Findings are categorised by severity:
- error — fitting will fail or produce garbage. Exit code
1. - warning — likely degrades probe quality, but fitting will run. Exit code
0by default; pass--strictto fail on warnings. - info — advisory; sometimes intentional.
Checks¶
| Code | Severity | What it catches | Why it matters |
|---|---|---|---|
EMPTY_DATASET |
error | zero pairs | nothing to fit on |
EMPTY_FIELD |
error | a pair with empty prompt / positive_response / negative_response | the activation is meaningless and can crash extraction |
EXACT_DUPLICATE |
warning | identical (prompt, pos, neg) tuples |
inflates the apparent training signal without adding information |
UNIFORM_POSITIVES |
warning | >50% of positives byte-identical | probe memorises specific tokens rather than the abstract concept; steering generalises poorly |
CROSS_CLASS_LEAKAGE |
warning | a string is the positive of one pair and the negative of another | the probe sees the same activation labelled both ways |
LENGTH_SKEW |
warning | one side averages >3× the other side's character length | probe ends up detecting length, not concept |
SHORT_RESPONSE |
warning | a response is shorter than 20 characters | usually a parsing artefact from the teacher |
REPEATED_PROMPT |
info / warning | the same prompt across multiple pairs (info under 10% of dataset, warning above) | fine for multi-class concepts; a bug if every prompt was meant to be unique |
COMMON_POSITIVE_PREFIX |
info | all positives share a ≥30-char prefix | probe will key on the prefix tokens specifically |
Flags¶
| Flag | Default | Purpose |
|---|---|---|
--pairs PATH |
required | JSONL of ContrastPairs |
--json PATH |
unset | also write a machine-readable JSON report |
--strict |
off | exit non-zero on warnings (in addition to errors) |
lint-group — lint every concept in a ConceptGroup¶
Each concept's pairs are linted independently and reported under a heading. Exit code is non-zero if any concept fires an error (or, with --strict, a warning).

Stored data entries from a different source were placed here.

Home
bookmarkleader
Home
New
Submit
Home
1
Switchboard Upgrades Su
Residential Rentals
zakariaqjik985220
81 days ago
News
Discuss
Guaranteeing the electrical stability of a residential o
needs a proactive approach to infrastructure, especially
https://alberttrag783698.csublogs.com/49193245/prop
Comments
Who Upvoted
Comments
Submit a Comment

sweep — single-concept extract + fit + save¶
steerkit sweep \
--pairs examples/data/sycophancy.jsonl \
--model Qwen/Qwen2.5-1.5B-Instruct \
--cache-dir cache \
--out runs/sycophancy.probe.safetensors
--no-boundaries disables the embed/final_ln boundary sweep. --select-by picks the metric for the best-layer choice (default auc_test_logistic).
group-sweep — multi-concept ConceptGroup → GroupFit directory¶
steerkit group-sweep \
--group examples/data/emotion.group.json \
--model Qwen/Qwen2.5-1.5B-Instruct \
--cache-dir cache \
--out runs/emotion_fit
Add --with-steering-eval --teacher anthropic:... to invoke the LLM-judge expensive tier on each concept's top-K layers.

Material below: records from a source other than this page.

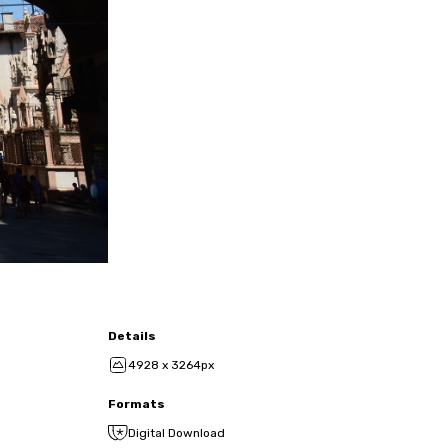
Details
4928 x 3264px
Formats
Digital Download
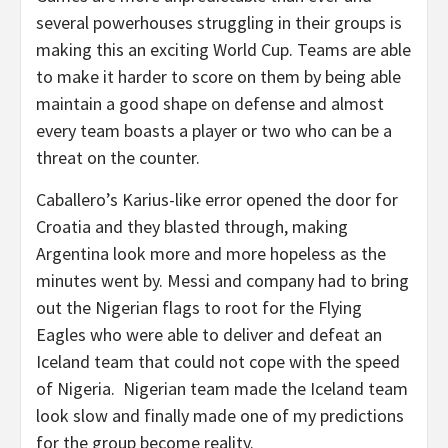
several powerhouses struggling in their groups is
making this an exciting World Cup. Teams are able
to make it harder to score on them by being able
maintain a good shape on defense and almost
every team boasts a player or two who can be a
threat on the counter.
Caballero’s Karius-like error opened the door for
Croatia and they blasted through, making
Argentina look more and more hopeless as the
minutes went by. Messi and company had to bring
out the Nigerian flags to root for the Flying
Eagles who were able to deliver and defeat an
Iceland team that could not cope with the speed
of Nigeria. Nigerian team made the Iceland team
look slow and finally made one of my predictions
for the group become reality.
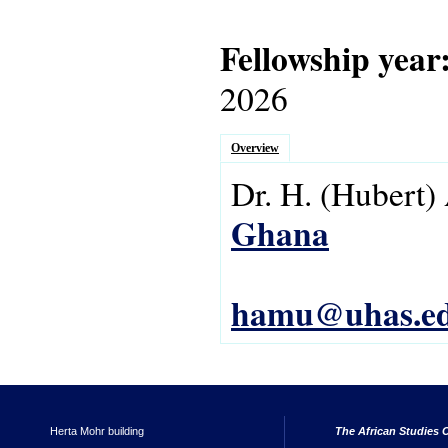
Fellowship year
2026
Overview
Dr.
H.
(Hubert)
Ghana
hamu@uhas.ed
Herta Mohr building
The African Studies C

calibrate — auto-α on an existing probe¶
steerkit calibrate \
--probe runs/sycophancy.probe.safetensors \
--candidates 0.5,1,2,4,8 \
--ratio-max 1.5
By default the chosen α is written back to the probe artifact (auto_alpha field). Pass --no-save to skip the write.

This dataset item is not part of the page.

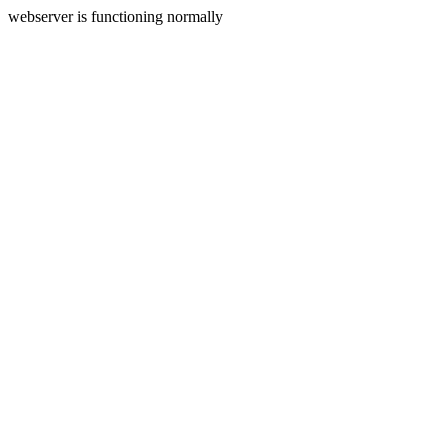
webserver is functioning normally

steer — load + emit one steered completion¶
steerkit steer \
--probe runs/sycophancy.probe.safetensors \
--prompt "What's a good way to start the morning?" \
--op addition
--op selects the intervention operation: addition | projection | clamp | multiplicative. clamp requires --target, multiplicative requires --gamma. --alpha overrides the calibrated auto_alpha for addition.
report — render a shareable HTML one-pager¶
For a saved GroupFit directory:
Pass --model Qwen/Qwen2.5-1.5B-Instruct to include logit-lens plots. Without --model, the report still includes artifact metadata and any plots available from the saved probe or group fit.